[Input]
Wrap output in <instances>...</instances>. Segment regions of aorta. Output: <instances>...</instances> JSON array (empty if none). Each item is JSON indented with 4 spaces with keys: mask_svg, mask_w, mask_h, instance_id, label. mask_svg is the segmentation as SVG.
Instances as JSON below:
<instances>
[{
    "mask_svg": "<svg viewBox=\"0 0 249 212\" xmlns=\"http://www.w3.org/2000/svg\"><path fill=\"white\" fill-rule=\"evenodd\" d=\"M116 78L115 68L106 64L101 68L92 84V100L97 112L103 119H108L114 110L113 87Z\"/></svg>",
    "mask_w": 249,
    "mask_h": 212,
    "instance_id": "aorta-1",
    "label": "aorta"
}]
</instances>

[Directions for this task]
Set the entries down again, unchanged and complete.

[Answer area]
Wrap output in <instances>...</instances>. Segment regions of aorta. Output: <instances>...</instances> JSON array (empty if none). Each item is JSON indented with 4 spaces with keys: mask_svg, mask_w, mask_h, instance_id, label. mask_svg is the segmentation as SVG.
Instances as JSON below:
<instances>
[{
    "mask_svg": "<svg viewBox=\"0 0 249 212\" xmlns=\"http://www.w3.org/2000/svg\"><path fill=\"white\" fill-rule=\"evenodd\" d=\"M116 78L115 68L106 64L101 68L92 84V100L97 112L103 119H108L114 110L113 87Z\"/></svg>",
    "mask_w": 249,
    "mask_h": 212,
    "instance_id": "aorta-1",
    "label": "aorta"
}]
</instances>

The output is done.